– The Atlanta Braves' front office says it will hold talks with American Indians during the offseason in deciding whether to keep or abandon the 27-year-old tomahawk chop tradition.

The team hasn't offered any clarity on which indigenous groups or individuals it intends to approach, but if it's the two major tribes that once inhabited Georgia, the Braves could be in for difficult conversations.

Cherokee and Creek tribal chiefs have backed up St. Louis Cardinals relief pitcher Ryan Helsley, a Cherokee Nation member who said this month that he found the fans' chanting and arm-motions insulting. Helsley said the chop depicts American Indians "in this kind of caveman-type people way who aren't intellectual."

"The Cherokee Nation is proud of tribal citizen and Cardinals pitcher Ryan Helsley," Principal Chief Chuck Hoskin Jr. said in a written statement, "for speaking out against stereotypes and standing up for the dignity of Native Americans in this country.

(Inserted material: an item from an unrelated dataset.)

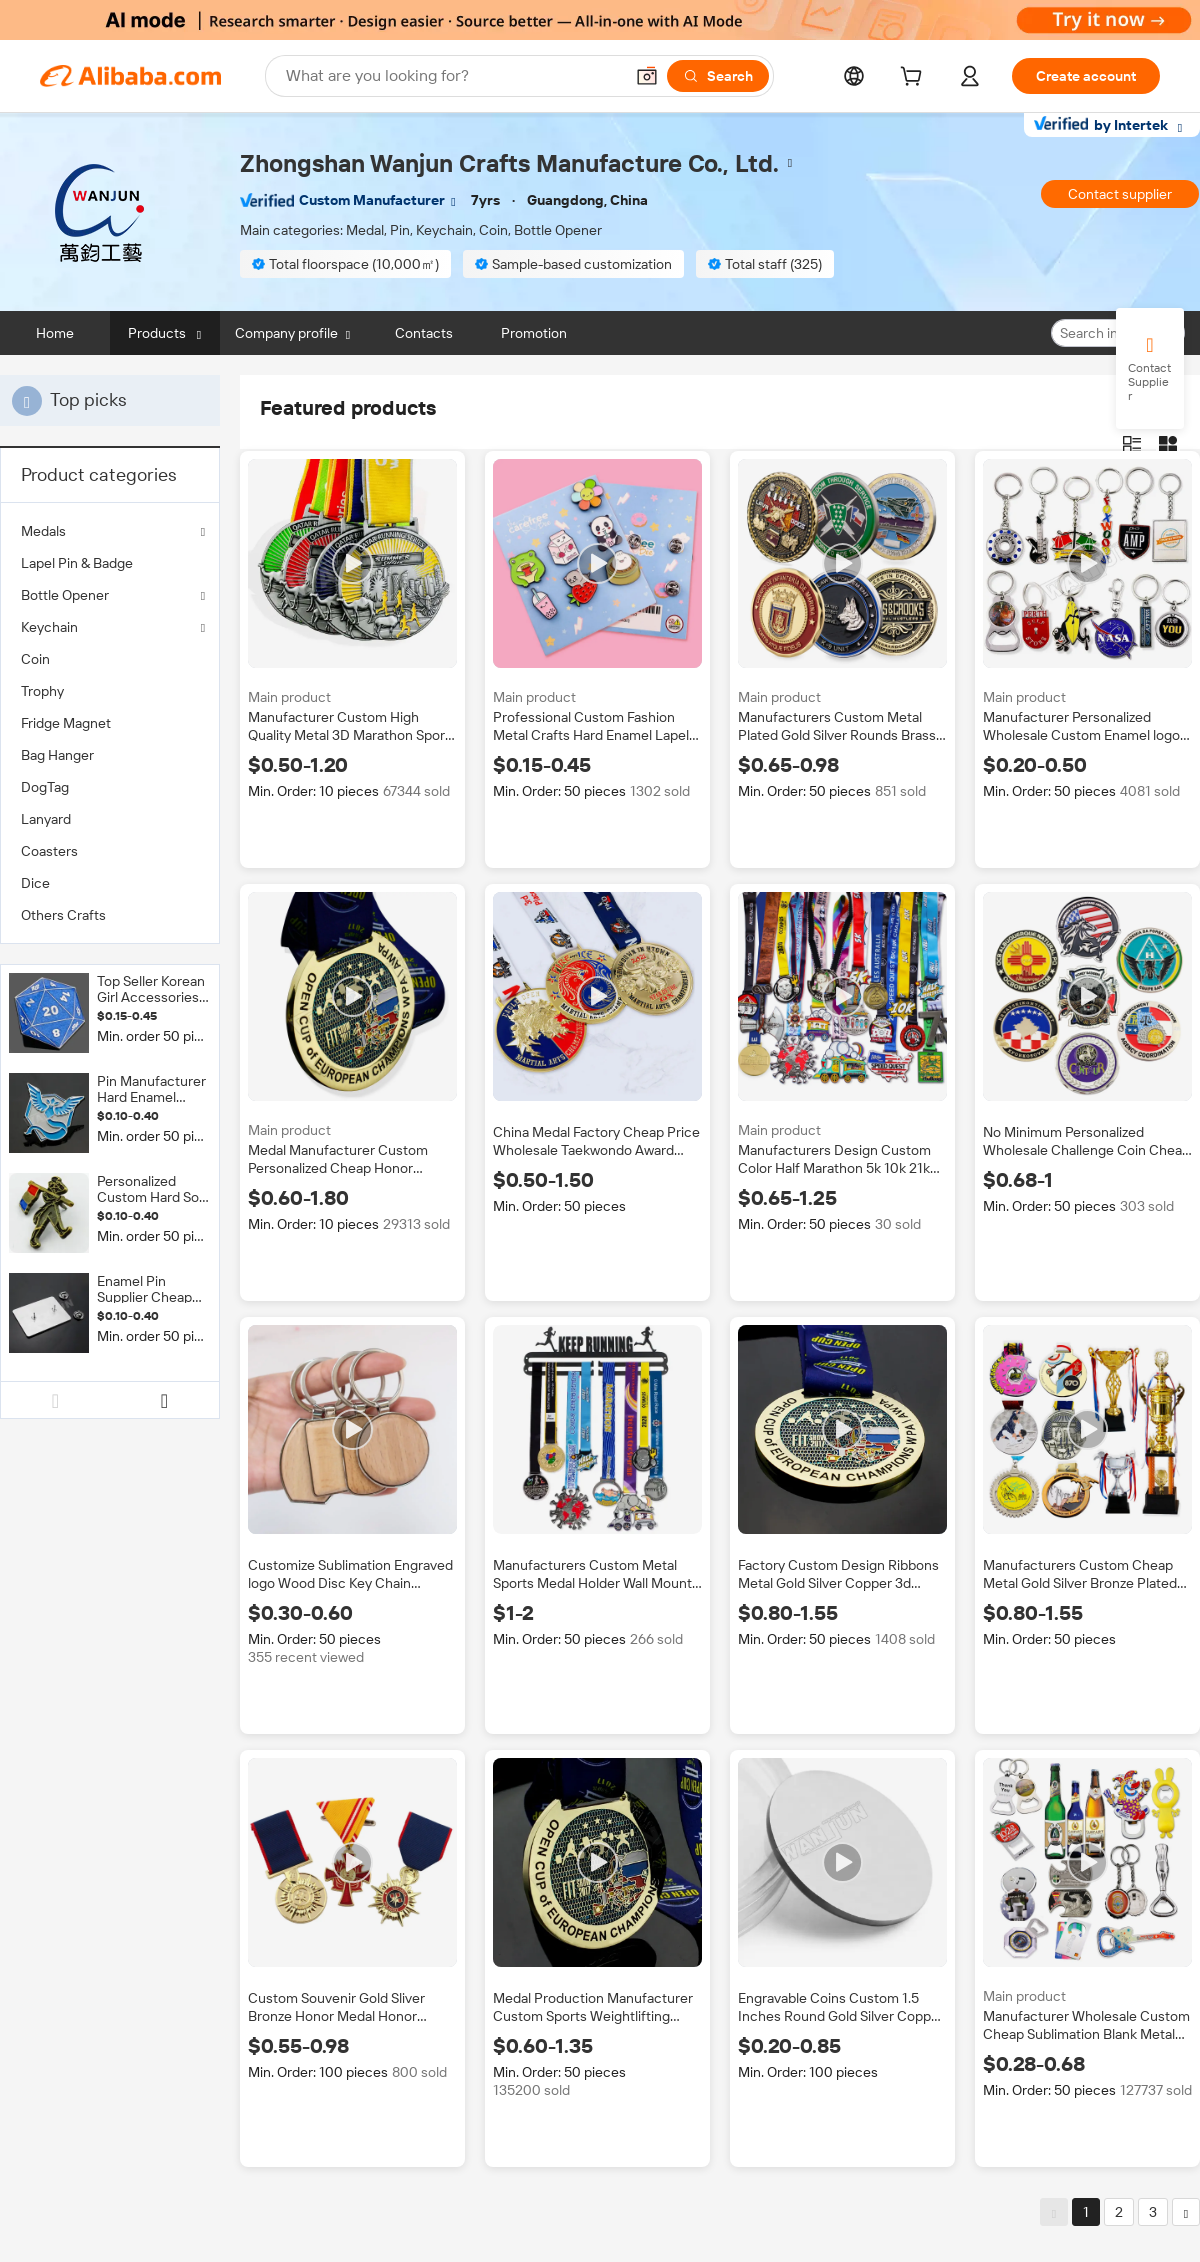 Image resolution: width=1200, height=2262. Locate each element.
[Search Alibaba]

"Hopefully, Ryan's actions will better inform the national conversation about inappropriate depictions of Native Americans," the chief said.

Foam tomahawks

The relief pitcher's comments, made to the St. Louis Post-Dispatch before Game 2 of the Braves-Cardinals series at SunTrust Park, prompted the Braves to stop handing out foam tomahawks, playing the chop music or showing the chop graphic when the series returned to Atlanta for Game 5.

The controversy has reignited a decadeslong debate about sports teams using American Indians as mascots. Asked about steps being taken to address the tomahawk chop long-term, Braves spokeswoman Beth Marshall referred to the team's earlier statements.

"We will continue to evaluate how we activate elements of our brand, as well as the overall in-game experience," said a statement issued on the day of the Braves' season-ending Game 5 defeat. "We look forward to a continued dialogue with those in the Native American community after the postseason concludes."